Assim, consciente da dívida em relação às obras de Pickard-Cambridge mas também percebendo a importância de novas descobertas e enfoques sobre o tema, já na introdução Peter Wilson postula o seu objetivo com esses textos: “Introduction: From the Ground Up”, ou seja, rever tudo, reatualizar as premissas, recolocar os problemas. Os textos editados por Wilson desejam abordar o teatro grego de forma renovada, a partir de novas inquietudes historiográficas e trazendo como documentos as coleções de epigramas muitas vezes esquecidas pelos historiadores do teatro. O livro divide-se então em três grandes partes: I. Festivals and Perfomers: Some New Perspecives, II. Festivals of Athens and Attica, III. Beyond Athens.

Os festivais em honra a Dionísio inseriam-se no calendário cívico da cidade, ocorrendo durante o ano ocorriam três festas sua homenagem : as Lenéias, que aconteciam no final de janeiro, para as quais se interrompiam os trabalhos do campo, do comércio e da navegação de forma que os cidadãos se dedicassem exclusivamente às festividades; as Grandes Dionisíacas, que aconteciam no final de março e traziam grande número de viajantes para Atenas; as Dionisíacas rurais, que aconteciam em dezembro em regiões da Ática (CUSSET, 1997, p.12-3). No edifício do teatro consagrado a Dionísio era reservado um lugar para um templo do deus contendo uma imagem sua, no centro da orkhestra havia um altar de pedra em sua homenagem e nas arquibancadas, um trono esculpido era reservado ao sacerdote de Dionísio (VERNANT; VIDAL-NAQUET, 1999). Os festivais em honra ao deus Dionísio tornavam o teatro grego um espetáculo com dia, lugar e público específicos, o qual conciliava problemas internos, contribuindo para a coesão do corpo cívico.

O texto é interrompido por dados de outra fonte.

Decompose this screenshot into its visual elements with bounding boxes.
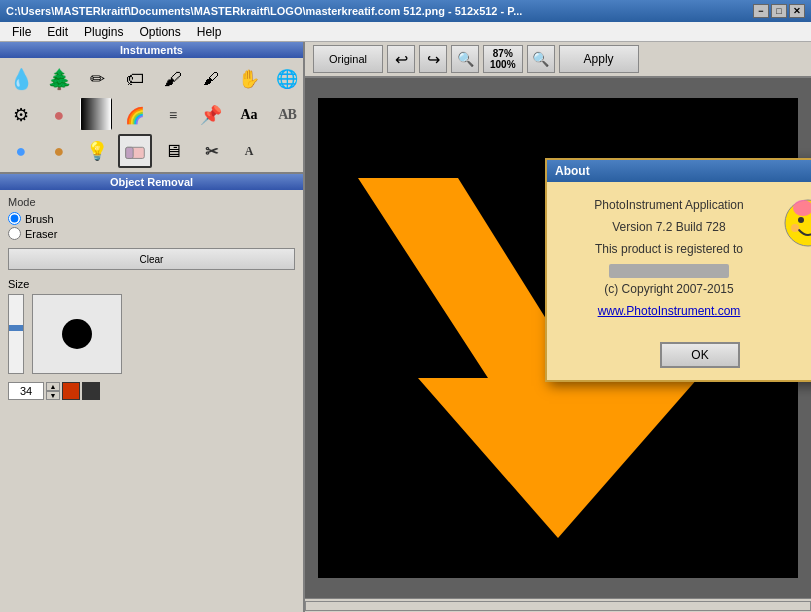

A primeira parte do “The Greek Theatre and Festivals”, “Festivals and Perfomers: Some New Perspecives” (p. 21-84), a qual, nas palavras do próprio autor, “reconhece a necessidade de arriscar amplas inspeções de algumas questões gerais (p. 3)”, sendo formada por três artigos. O primeiro artigo “Deconstructing Festivals”, de William Slater (p. 21-47), ambiciona uma leitura do material epigráfico disponível para a compreensão do teatro grego e propõe que os festivais têm importantes ramificações para a compreensão de questões tradicionais como a política e o poder no Mediterrâneo. Slater adota uma postura crítica em relação aos historiadores do teatro grego que não exploram as possiblidades da numismática ou da epigrafia para a compreensão dos festivais. A “desconstrução dos festivais” revela o tom de desafio aos historiadores do teatro e a urgência de restabelecer bases teóricas e documentais para compreender o fenômeno do teatro grego.

O segundo texto da primeira parte, “Theatre Rituals” de Angelos Chaniotis (p. 48-66), começa a estabelecer a importância do teatro antigo para além da teatralidade e da performance artística, tentando resgatar uma série de atividades ritualísticas ou de caráter cívico que ocorriam ao redor do evento teatral. O espetáculo do teatro, principalmente em Roma, congregava outros eventos que ajudavam a dar uma maior dimensão ao evento, como o anúncio das honras, a coroação dos benfeitores, a entrada dos magistrados, além de concursos de canto e declamações. Para Chaniotis, o teatro antigo é composto por “rituais de comunicação”, os quais podem ser entre os mortais e os imortais, em um nível social entre o “sujeito” e o seu papel dentro da sociedade, ou entre cidadãos e estrangeiros (p. 65).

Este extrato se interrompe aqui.